Nothing but a number should be given: the count of lines in the data that include the string "partenaires".

○ ○ ○ ○ ○

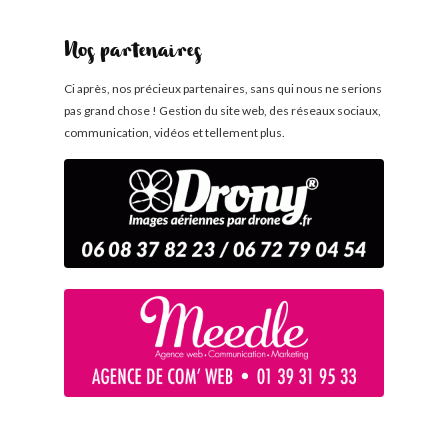
Nos partenaires
Ci après, nos précieux partenaires, sans qui nous ne serions
pas grand chose ! Gestion du site web, des réseaux sociaux,
communication, vidéos et tellement plus.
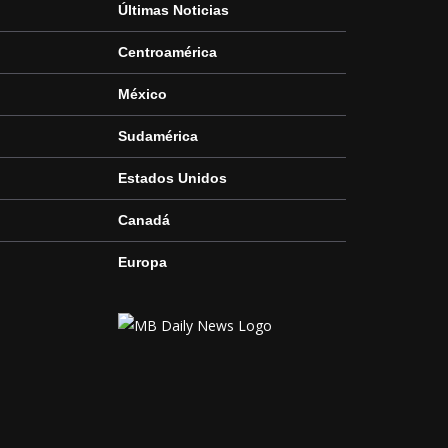
Últimas Noticias
Centroamérica
México
Sudamérica
Estados Unidos
Canadá
Europa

○ ○ ○ ○ ○

Task answer: 2